GERMAN universities have been gripped by league table fever as the news magazine Focus publishes an exhaustive survey of the best universities in 20 different subjects over a nine-week series.
Telephones at the Munich-based magazine have been ringing constantly since the series began in mid-April, with potential students keen to find out more details of their preferred university, and angry academics keen to point out flaws in their methodology.
"We've had a huge reaction," said a spokesperson for the magazine which has seen a 50,000 rise in its circulation to 800,000 copies a week as a result of its league tables.
"Between 80 and 90 per cent of the calls have been positive and the rest have been constructive. Most complaints have come from universities which did not do very well in the rankings," she said.
The Focus league tables were constructed by a complicated points system: university faculties received grades in six categories; students' views of teaching, professors' assessment of all universities, personnel managers' views, a research publications index, staff-student ratios and share of foreign students. The results in each category were added together and weighted against its competitors to come up with league tables.
But a spokesman for Hanover University, ranked bottom of the law faculty league, told a local newspaper: "The thoroughness of the magazine leaves a lot to be desired." He claimed the staff-student ratio figures were wrong. "If we use the same basis of calculation as other universities, then our faculty has 209 lecturers, not the 47 Focus gave us," he said.
Some academics have complained that the publications index used had not counted much of their published work. Yet German academics cannot expect any respite in league table fever in the near future.

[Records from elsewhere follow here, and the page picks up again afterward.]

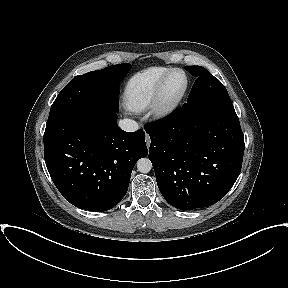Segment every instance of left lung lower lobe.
Instances as JSON below:
<instances>
[{
	"label": "left lung lower lobe",
	"mask_w": 288,
	"mask_h": 288,
	"mask_svg": "<svg viewBox=\"0 0 288 288\" xmlns=\"http://www.w3.org/2000/svg\"><path fill=\"white\" fill-rule=\"evenodd\" d=\"M145 131L159 190L177 209L215 204L240 174L245 145L237 115L183 105Z\"/></svg>",
	"instance_id": "left-lung-lower-lobe-1"
}]
</instances>
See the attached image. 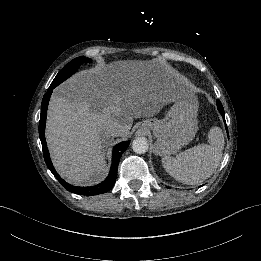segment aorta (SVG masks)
<instances>
[{
	"label": "aorta",
	"mask_w": 261,
	"mask_h": 261,
	"mask_svg": "<svg viewBox=\"0 0 261 261\" xmlns=\"http://www.w3.org/2000/svg\"><path fill=\"white\" fill-rule=\"evenodd\" d=\"M149 143L144 137H137L132 142V150L136 154H145L148 151Z\"/></svg>",
	"instance_id": "762f6f07"
}]
</instances>
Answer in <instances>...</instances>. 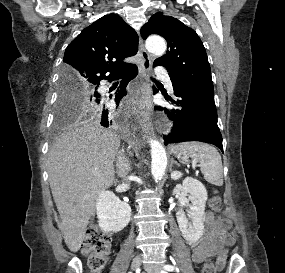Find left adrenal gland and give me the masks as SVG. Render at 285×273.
<instances>
[{"mask_svg": "<svg viewBox=\"0 0 285 273\" xmlns=\"http://www.w3.org/2000/svg\"><path fill=\"white\" fill-rule=\"evenodd\" d=\"M174 163L179 166V164H178L176 161H174L173 159H171V164H174Z\"/></svg>", "mask_w": 285, "mask_h": 273, "instance_id": "1", "label": "left adrenal gland"}]
</instances>
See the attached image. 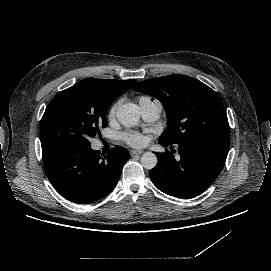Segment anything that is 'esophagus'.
I'll use <instances>...</instances> for the list:
<instances>
[{"mask_svg":"<svg viewBox=\"0 0 271 271\" xmlns=\"http://www.w3.org/2000/svg\"><path fill=\"white\" fill-rule=\"evenodd\" d=\"M143 152L144 151H142V150H131L130 154L131 155H141V154H143Z\"/></svg>","mask_w":271,"mask_h":271,"instance_id":"obj_1","label":"esophagus"}]
</instances>
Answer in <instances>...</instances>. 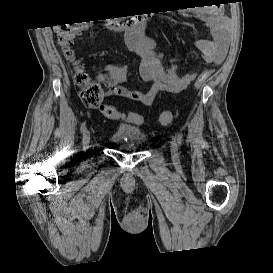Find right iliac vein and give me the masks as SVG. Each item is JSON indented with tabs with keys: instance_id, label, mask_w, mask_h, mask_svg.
Segmentation results:
<instances>
[{
	"instance_id": "right-iliac-vein-1",
	"label": "right iliac vein",
	"mask_w": 273,
	"mask_h": 273,
	"mask_svg": "<svg viewBox=\"0 0 273 273\" xmlns=\"http://www.w3.org/2000/svg\"><path fill=\"white\" fill-rule=\"evenodd\" d=\"M89 143H90V132L89 130H85L83 133V139H82L83 148L87 149L89 147Z\"/></svg>"
}]
</instances>
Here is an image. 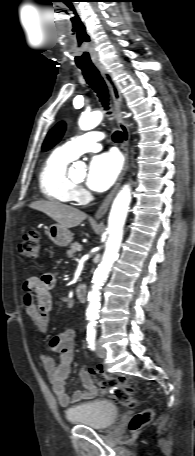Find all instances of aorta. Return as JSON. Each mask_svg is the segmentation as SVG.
<instances>
[{
    "instance_id": "aorta-1",
    "label": "aorta",
    "mask_w": 195,
    "mask_h": 456,
    "mask_svg": "<svg viewBox=\"0 0 195 456\" xmlns=\"http://www.w3.org/2000/svg\"><path fill=\"white\" fill-rule=\"evenodd\" d=\"M103 115L100 111H94L84 114L79 119V127L82 130H91L96 127L102 120ZM75 166H84L82 162L75 163ZM131 202V188L126 184L115 197L109 219H108V239L106 242L105 252L101 263L96 269L92 278V290L88 293L87 317L94 319L98 316L100 310V299L102 288L108 277L114 261L118 258V251L123 238V228L127 217V212Z\"/></svg>"
}]
</instances>
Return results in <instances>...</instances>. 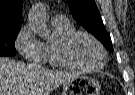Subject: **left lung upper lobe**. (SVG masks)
<instances>
[{"mask_svg":"<svg viewBox=\"0 0 135 95\" xmlns=\"http://www.w3.org/2000/svg\"><path fill=\"white\" fill-rule=\"evenodd\" d=\"M74 19L113 52L109 33L106 31L94 0H67Z\"/></svg>","mask_w":135,"mask_h":95,"instance_id":"1","label":"left lung upper lobe"}]
</instances>
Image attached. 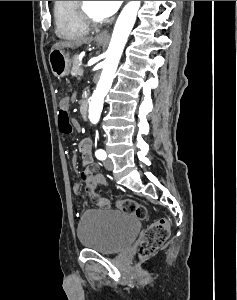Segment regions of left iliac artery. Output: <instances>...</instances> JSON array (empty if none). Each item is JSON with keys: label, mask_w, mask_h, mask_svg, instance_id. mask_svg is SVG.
<instances>
[{"label": "left iliac artery", "mask_w": 237, "mask_h": 300, "mask_svg": "<svg viewBox=\"0 0 237 300\" xmlns=\"http://www.w3.org/2000/svg\"><path fill=\"white\" fill-rule=\"evenodd\" d=\"M95 156L97 157V159L99 160H105L107 155L106 152L102 149H99L95 152Z\"/></svg>", "instance_id": "obj_1"}]
</instances>
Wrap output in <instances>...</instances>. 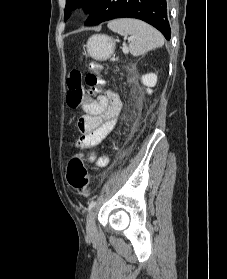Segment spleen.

Education minister Jurgen Ruttgers has called for more efficiency and more competition among universities in the forthcoming higher education reform. The federal education ministry is one of the main sponsors of another large-scale consumer survey of higher education, to be published early next year by the Centre for Higher Education Development (CHE) and the non-profit making, independent testing organisation Stiftung Warentest.
The good news for academics is that this survey, free from profit constraints, will not publish league tables. Instead, it will aim to produce facts relevant for students looking for the right course, including the range offered by courses and information about cities in which the universities are based, said Andreas Barz, leader of the project.
"We are working very hard on gaining acceptance from the universities. It is important to us that all involved accept the methods. The university's profile should be clear so students know exactly what is offered," he said.
Some academics appear to be getting used to the criticism. Dietrich Schwanitz, professor of English studies at Hamburg University, and an eloquent critic of Germany's higher education system, told local press of his faculty's poor 43rd ranking: "No wonder. The result is fair. I hadn't expected anything else."